_TASK ITEM_
Would you set down the lines running from the one that holds "t of the shop yesterday and by 2pm today the" to the final line of the listing, both included, exactly and with no others?

======== DATA TO USE

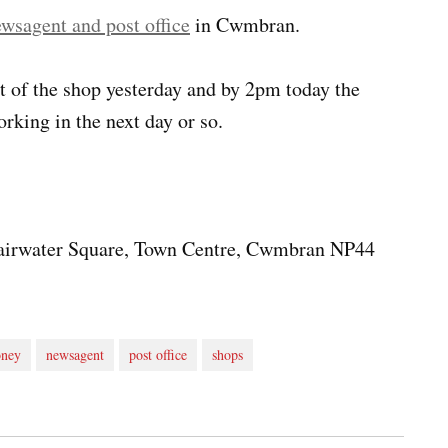
ewsagent and post office
in Cwmbran.
t of the shop yesterday and by 2pm today the
rking in the next day or so.
 Fairwater Square, Town Centre, Cwmbran NP44
ney
newsagent
post office
shops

================

_SOLUTION BELOW_
t of the shop yesterday and by 2pm today the
rking in the next day or so.
 Fairwater Square, Town Centre, Cwmbran NP44
ney
newsagent
post office
shops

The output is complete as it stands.